Restaurant Les Menuires Cheese and the Forest

What are the culinary specialities of Haute-Savoie?

Savoie (or Savoy) and Haute-Savoie are famous for their ski slopes, but also for their culinary specialties. In summer and winter, come and enjoy the sweet and savoury dishes typical of the region. Savoyard gastronomy is known for its high-calorie dishes, especially with cheese, but you will also find lighter traditional recipes from the historical Duchy of Savoy. Discover our non-exhaustive list of culinary specialties of Haute-Savoie!
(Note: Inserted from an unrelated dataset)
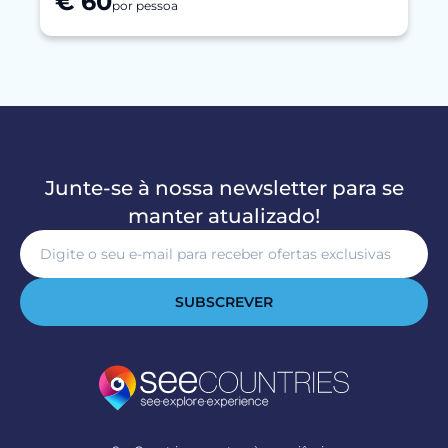
€ 60
por pessoa
Junte-se à nossa newsletter para se
manter atualizado!
SUBSCREVER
Culinary specialities of Haute-Savoie: savoury dishes

The culinary specialities of Haute-Savoie are hearty and nutritious dishes to compensate for the harsh climate. They are very tasty and nourishing recipes. Among the typical savoury dishes of the region you can find:

  • Rioutes: This is a dry and salty anise cake (typically shaped a little like a bagel) that is traditionally eaten dipped in a glass of red wine.
  • Crozets: This type of small and square-shaped pasta was invented in the Haute Tarentaise region. They are made from wheat and buckwheat flour and are often accompanied by cream and cheese. This Haute-Savoie pasta is a delight for children and grown-ups alike.
  • Matafan: This potato cake is one of the Savoyard culinary specialties that varies a lot from town to town, as it is served with different things in Chambéry, Annecy or Tignes. Try it in several places to experience this Savoyard cuisine in all its different forms.
  • Fish fry: You read that right, mountainous Haute-Savoie is full of (fresh water) fish. Young perch are particularly popular when fried, and you will find these culinary specialties of Haute-Savoie in all restaurants and inns.
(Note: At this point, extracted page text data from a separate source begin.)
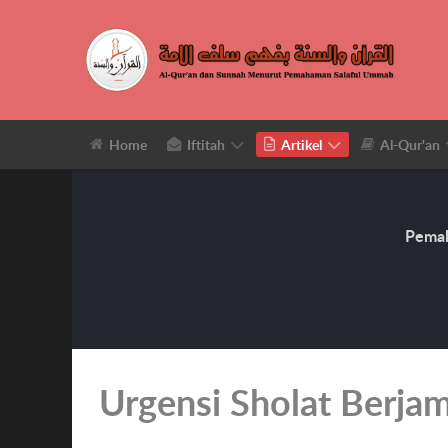
Home
Iftitah
Artikel
Al-Qur'an
Pemah
Urgensi Sholat Berja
Cheese-based Savoyard specialties

Obviously, it is impossible to miss Savoyard cheeses when talking about the culinary specialties of Haute-Savoie. Between blue-veined cheeses, pressed cooked cheeses and pressed uncooked cheeses, you are spoilt for choice. Reblochon, Thoron and Beaufort will delight young and old alike. Here is the list of the best Savoyard cheese preparations:

  • Soupe Savoyarde: This is a soup cooked with bacon and meat, vegetables (onions and carrots) and cheese. Reblochon cheese is usually served in a separate plate.
  • Tartiflette: Tartiflette is a real institution, an unmissable specialty. It is a very tasty and nourishing dish made of potatoes, bacon and Reblochon cheese, which should be enjoyed without moderation!
  • Berthoud: This dish comes directly from the Chablais region. Berthoud is made from cheese cut into strips, which are then divided into ramekins. The whole thing is sprinkled with white wine and baked in the oven to obtain a golden crust. This dish is served with potatoes cooked in their skins.
  • Raclette: The culinary specialties of Haute-Savoie also include the famous raclette, with raclette cheese from Savoy. Complete the picture with the best charcuterie of the region to share a convivial meal with friends or family.
  • Fondue Savoyarde: This hearty dish is made to be shared and is usually made from cheeses such as Beaufort, Emmental or Comté. Dip your pieces of bread into melted cheese mixed with a few glasses of white wine and spices. And don’t forget that if you lose your piece of bread in the cheese pot, you will get a dare!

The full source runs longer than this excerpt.